Charlotte immediately sat up straighter, a move that did not escape the attention of her best friend.
“Hail, the conquering duke approacheth!” exclaimed Henrietta, who didn’t need wine to make her dangerous.
“Shhhhh!” hissed Charlotte, making an ineffectual batting motion. “He might hear you.”
“I,” said Henrietta, enjoying herself altogether too much, “am not the one your duke is here to see. Or hear.”
Charlotte decided it would be a waste of time and breath to reiterate that she did not, in fact, have a duke. Besides, her — er, the Duke, was already upon them, looking painfully dashing in the light of the mirror-backed sconces.
He was wearing the same sort of evening kit as everyone else, with a garnet-toned waistcoat adding color to an otherwise starkly black and white ensemble, but on him, it looked different. It wasn’t just that his cravat was simply tied rather than being teased and creased into whatever the latest fantasy of fashion demanded. It wasn’t just that his breeches stretched against genuine muscles rather than padding when he walked. Charlotte knew she wasn’t supposed to notice such things, but after years of Penelope, one did, and a very nice view it was.
There was something alive and vital about him that made the glittering stretch of the gallery seem small and fusty. He needed a horse beneath him, a spear in his hand, an expanse of muddy battlefield, with trumpeters following along behind to sound out a triumphant peal as he passed.
“Charlotte?” whispered Henrietta. “Are you all there?”
“No,” admitted Charlotte. “Do you think it’s quite normal that whenever I see Robert, I hear trumpets?”
“I’ve heard of violins, but . . . trumpets?”
“I know,” sighed Charlotte. “It’s all the fault of Agincourt.”
There was no time for Henrietta to demand that she explain herself; Robert was already upon them, and the trumpets flared to a final, triumphal fanfare in her head.
It was rather odd to reflect that she had known him even before she had known Henrietta, whom she always thought of, in all capital letters, as her best and oldest friend.
Henrietta, however, seemed determined to make Charlotte rethink that designation.
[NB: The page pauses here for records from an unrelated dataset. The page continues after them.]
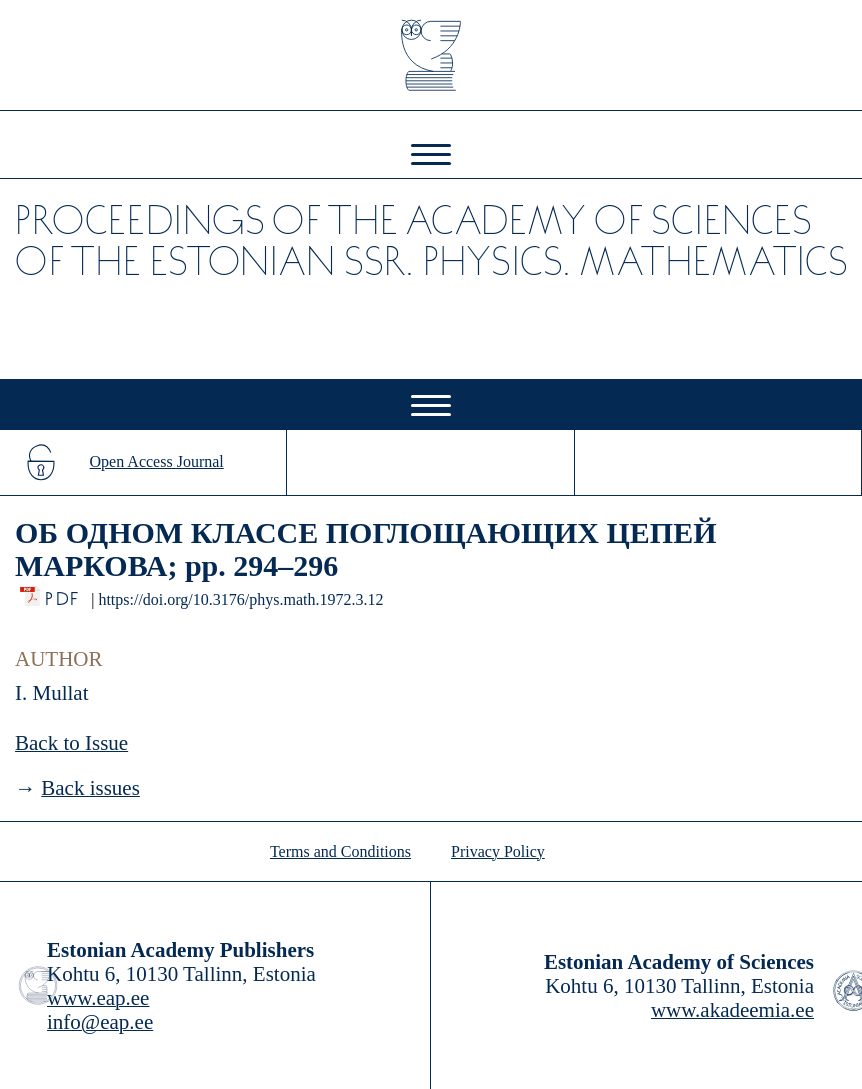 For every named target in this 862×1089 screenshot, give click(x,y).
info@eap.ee (100, 1022)
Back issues (90, 788)
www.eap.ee (98, 998)
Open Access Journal (157, 461)
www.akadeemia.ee (732, 1010)
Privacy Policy (498, 851)
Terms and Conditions (340, 851)
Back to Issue (71, 743)
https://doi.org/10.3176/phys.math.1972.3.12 (240, 599)
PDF (63, 593) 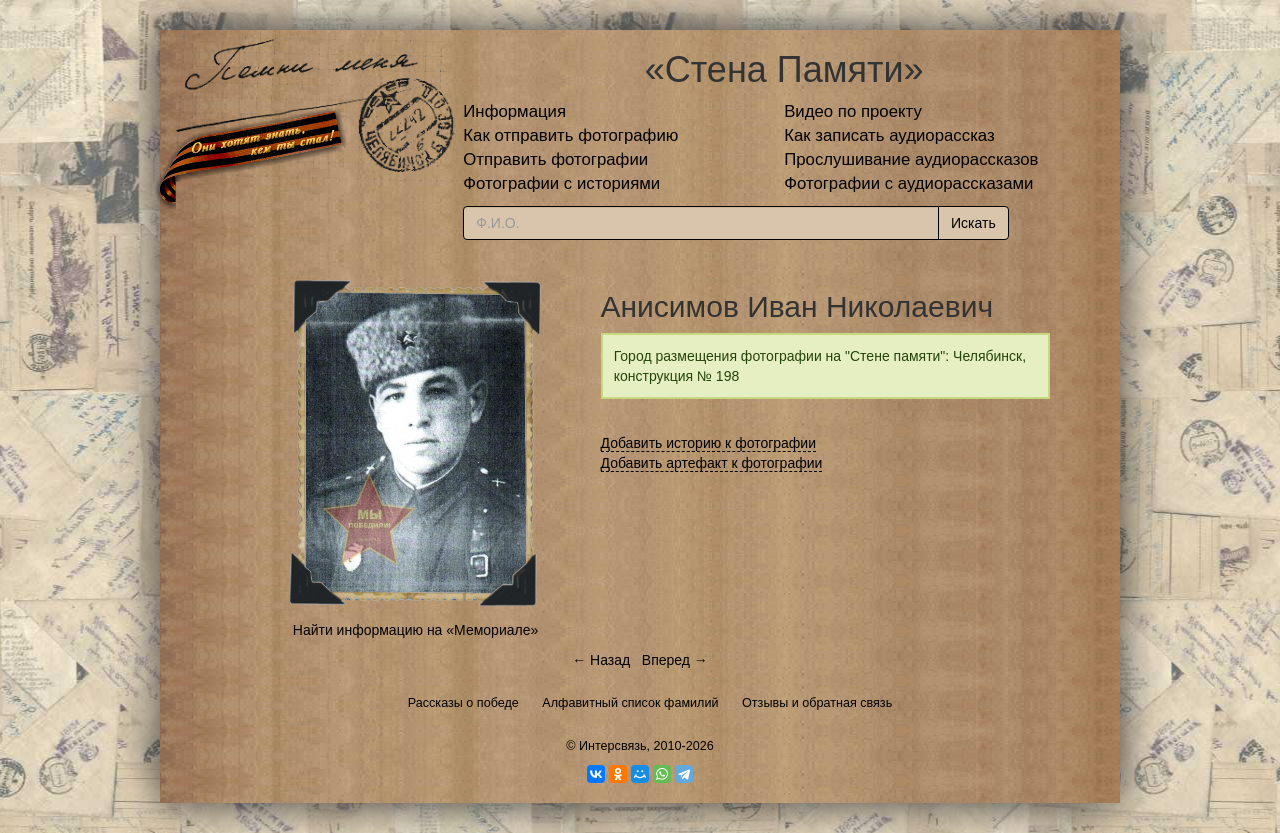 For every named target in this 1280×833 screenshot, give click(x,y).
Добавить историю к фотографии (709, 443)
“Hello!” Henrietta popped out of her chair, ignoring protocol with the blithe unconcern of one to the marquisate born. “You must be Charlotte’s duke.”
At the moment, Charlotte didn’t want a duke; Charlotte wanted a hole to open in the parquet floor and swallow her up.
“I’m afraid you have the advantage of me,” said Robert, although he did not, Charlotte noted with guilty pleasure, challenge Henrietta’s description of him. Of course, he couldn’t very well admit to being a duke but deny being Charlotte’s. So there was really very little to read into it, other than the fact that she was behaving like a complete ninny and needed to stop now.
“I am Lady Henrietta Sel — um, Dorrington.” Henrietta hadn’t quite gotten into the habit of her married name yet. She smiled winningly. “Charlotte’s oldest and dearest friend.”
“In which case,” said Robert, bowing over her hand, “I am doubly honored to make your acquaintance.”
Over his bowed head, Henrietta pushed up her eyebrows as far as they would go and pursed her lips in the general direction of Robert’s head. After years of Henrietta’s facial expressions, Charlotte was able to correctly translate it as, “I like this one! Keep him.”
As Robert straightened, Henrietta returned her features to their normal positions, assuming an expression of exaggerated innocence. At any moment now, she was going to start whistling.